Víctor Pelevin. Fuente: wikipedia / VP
Pelevin acecha el presente observando todos los pliegues de la vida rusa. Pero, en vez de crónicas históricas o cancioncillas satíricas sobre la actualidad, inserta construcciones teológicas de la antigüedad en los argumentos de sus libros.
Todos ellos están construidos sobre el mismo fundamento filosófico: el mundo circundante es una retahíla de construcciones artificiales, donde estamos condenados a vagar eternamente en una búsqueda estéril de la 'cruda' y primigenia realidad.
Ninguno de estos mundos es verdadero, pero mientras haya quién crea en ellos, tampoco se puede decir que sean falsos. Es decir, cada versión del mundo existe solo en nuestra alma y la realidad psíquica no conoce la mentira.
Así, la obra de Pelevin Chapáyev i pustotá (publicada en español como El meñique de Buda), la primera novela budista zen en Rusia, se levanta sobre la imposibilidad de distinguir entre la realidad verdadera y la inventada.
La fórmula por la que se crean estos espejismos consiste en las variaciones que el autor hace de las medidas y la construcción del 'visor': el marco de la misma ventana desde la que su protagonista mira al mundo.
Todo lo relevante sucede en el 'alféizar', en la frontera entre distintos mundos, porque Víktor Pelevin es el poeta, el filósofo y el cronista de la zona fronteriza.

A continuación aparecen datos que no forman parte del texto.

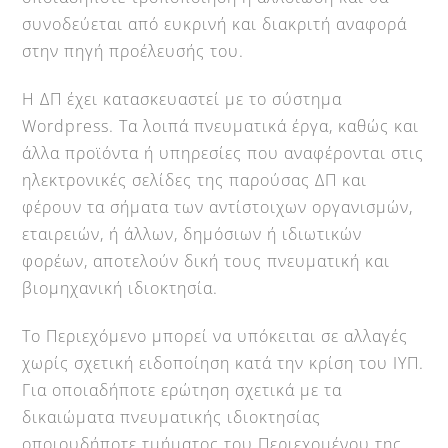
συνοδεύεται από ευκρινή και διακριτή αναφορά
στην πηγή προέλευσής του.
H ΔΠ έχει κατασκευαστεί με το σύστημα
Wordpress. Τα λοιπά πνευματικά έργα, καθώς και
άλλα προϊόντα ή υπηρεσίες που αναφέρονται στις
ηλεκτρονικές σελίδες της παρούσας ΔΠ και
φέρουν τα σήματα των αντίστοιχων οργανισμών,
εταιρειών, ή άλλων, δημόσιων ή ιδιωτικών
φορέων, αποτελούν δική τους πνευματική και
βιομηχανική ιδιοκτησία.
Το Περιεχόμενο μπορεί να υπόκειται σε αλλαγές
χωρίς σχετική ειδοποίηση κατά την κρίση του ΙΥΠ.
Για οποιαδήποτε ερώτηση σχετικά με τα
δικαιώματα πνευματικής ιδιοκτησίας
οποιουδήποτε τμήματος του Περιεχομένου της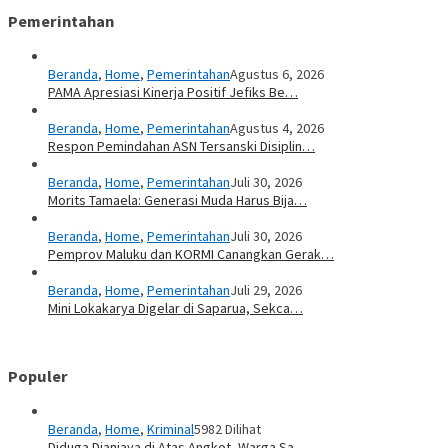
Pemerintahan
Beranda
,
Home
,
Pemerintahan
Agustus 6, 2026
PAMA Apresiasi Kinerja Positif Jefiks Be…
Beranda
,
Home
,
Pemerintahan
Agustus 4, 2026
Respon Pemindahan ASN Tersanski Disiplin…
Beranda
,
Home
,
Pemerintahan
Juli 30, 2026
Morits Tamaela: Generasi Muda Harus Bija…
Beranda
,
Home
,
Pemerintahan
Juli 30, 2026
Pemprov Maluku dan KORMI Canangkan Gerak…
Beranda
,
Home
,
Pemerintahan
Juli 29, 2026
Mini Lokakarya Digelar di Saparua, Sekca…
Populer
Beranda
,
Home
,
Kriminal
5982 Dilihat
Diduga Dianiaya di Atas Angkot, Warga Sa…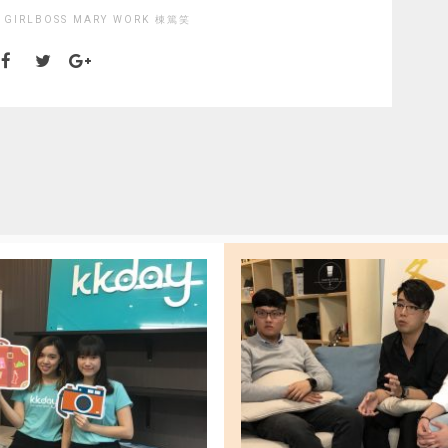
GIRLBOSS
MARY
WORK
棟篤笑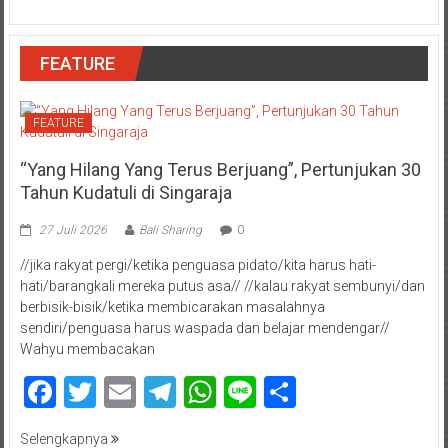
FEATURE
FEATURE
“Yang Hilang Yang Terus Berjuang”, Pertunjukan 30
Tahun Kudatuli di Singaraja
27 Juli 2026
Bali Sharing
0
//jika rakyat pergi/ketika penguasa pidato/kita harus hati-
hati/barangkali mereka putus asa// //kalau rakyat sembunyi/dan
berbisik-bisik/ketika membicarakan masalahnya
sendiri/penguasa harus waspada dan belajar mendengar//
Wahyu membacakan
Facebook
Twitter
Email
Telegram
WhatsApp
Line
Share
Selengkapnya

Se instala en las juntas entre realidades. En el lugar en que éstas confluyen emergen efectos artísticos brillantes porque un cuadro del mundo, al solaparse con otro, crea un tercer mundo diferente a los dos anteriores.

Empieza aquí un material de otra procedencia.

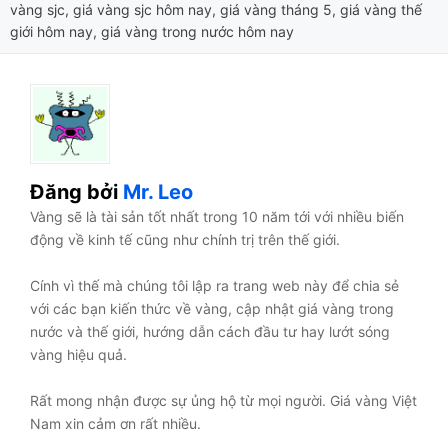
vàng sjc
,
giá vàng sjc hôm nay
,
giá vàng tháng 5
,
giá vàng thế
giới hôm nay
,
giá vàng trong nước hôm nay
Đăng bởi
Mr. Leo
Vàng sẽ là tài sản tốt nhất trong 10 năm tới với nhiều biến
động về kinh tế cũng như chính trị trên thế giới.
Cính vì thế mà chúng tôi lập ra trang web này để chia sẻ
với các bạn kiến thức về vàng, cập nhật giá vàng trong
nước và thế giới, hướng dẫn cách đầu tư hay lướt sóng
vàng hiệu quả.
Rất mong nhận được sự ủng hộ từ mọi người. Giá vàng Việt
Nam xin cảm ơn rất nhiều.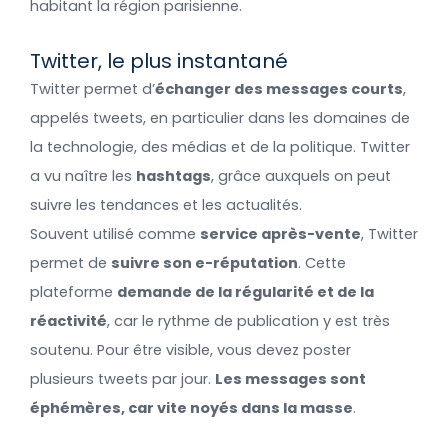
habitant la région parisienne.
Twitter, le plus instantané
Twitter permet d’
échanger des messages courts
,
appelés tweets, en particulier dans les domaines de
la technologie, des médias et de la politique. Twitter
a vu naître les
hashtags
, grâce auxquels on peut
suivre les tendances et les actualités.
Souvent utilisé comme
service après-vente
, Twitter
permet de
suivre son e-réputation
. Cette
plateforme
demande de la régularité et de la
réactivité
, car le rythme de publication y est très
soutenu. Pour être visible, vous devez poster
plusieurs tweets par jour.
Les messages sont
éphémères, car vite noyés dans la masse
.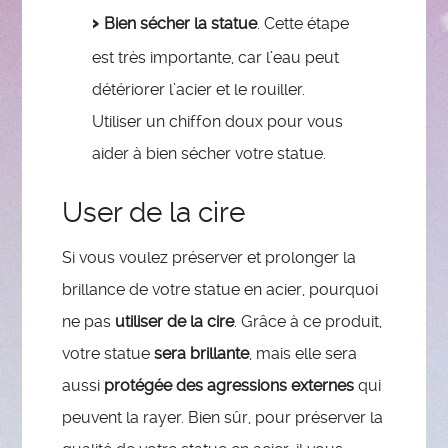
Bien sécher la statue
. Cette étape
est très importante, car l’eau peut
détériorer l’acier et le rouiller.
Utiliser un chiffon doux pour vous
aider à bien sécher votre statue.
User de la cire
Si vous voulez préserver et prolonger la
brillance de votre statue en acier, pourquoi
ne pas
utiliser de la cire
. Grâce à ce produit,
votre statue
sera brillante
, mais elle sera
aussi
protégée des agressions externes
qui
peuvent la rayer. Bien sûr, pour préserver la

Escritor de la ruptura de las épocas, Pelevin suele poblar sus textos con protagonistas que habitan en dos mundos a la vez. Los funcionarios soviéticos del relato El príncipe del Gosplan viven al mismo tiempo en uno u otro videojuego.
Lumpen, del relato Un día del bulldozerista, resulta ser un espía americano, el campesino chino de Chzhuán, un líder del Kremlin, y un estudiante soviético se convierte en lobo.
La frontera entre los mundos es inexpugnable y no se puede cruzar, por lo que estos mismos mundos, tal como afirma el autor budista, son solo una proyección de nuestra conciencia.
La única manera de pasar de una realidad a otra es transformarse a uno mismo, sufrir una metamorfosis. La capacidad de alcanzarla se convierte en la condición para sobrevivir en el vertiginoso salto entre realidades fantasma, que se sustituyen arbitrariamente unas a otras.
Componiendo leyendas y mitos de la nueva Rusia, Pelevin ha fusionado a los hermanos Strugatski con Lem y a su vez se ha multiplicado por Borges.
La fantasía satírica que resulta de este esquema produce sin cesar argumentos venenosos, divertidos y eternamente creativos, que acompañan y desenmascaran la realidad que aparece en los periódicos.
Lo social, sin embargo, nunca agota la prosa de Pelevin. Detrás de una contemporaneidad convulsa se atisba un cielo eterno, un cielo hacia el que todos los protagonistas de Pelevin aspiran a abrirse paso.
Las aventuras de una conciencia errante en busca de una Verdad que no se puede, pero hay que proferir, configuran precisamente el argumento intrínseco y constante de todas sus composiciones.
También en él se esconde una misteriosa tentación: como muchos otros, Pelevin todo lo ve, todo lo sabe, no se cree nada y, sin embargo, no escribe morbosidades.
En vez de esto, citando aquí a Platón, afirma que, tras la realidad exterior, que en el mejor de los casos promete la perspectiva de “posar junto al tubo de escape de un Porsche rojo brillante”, hay una realidad diferente.
Sea cual sea y se llame como se llame, las esperanzas puestas en ella son el mejor regalo para aquellos lectores fieles que, igual que todos los protagonistas de Pelevin, “solo ansían algo maravilloso, algo por lo que todo cambie”.
Pelevin entró con éxito en la literatura occidental y no lo hizo por la puerta de la eslavística.
En Inglaterra, EE UU, Francia y -con especial atención- en Japón es leído como un autor contemporáneo, no como un autor ruso.
Las realidades de la vida soviética no le han supuesto un obstáculo para el éxito, ni siquiera en El meñique de Buda, novela poco conocida en Occidente.
Las buenas traducciones de sus libros nuevos (una de las cuales lleva por título el juego de palabras inglés Burning Brush) sitúan a Pelevin, igual que a Pavić o a Murakami, en la misma cohorte de los maestros de un realismo veleidoso, que hacen habitable la realidad del siglo XXI.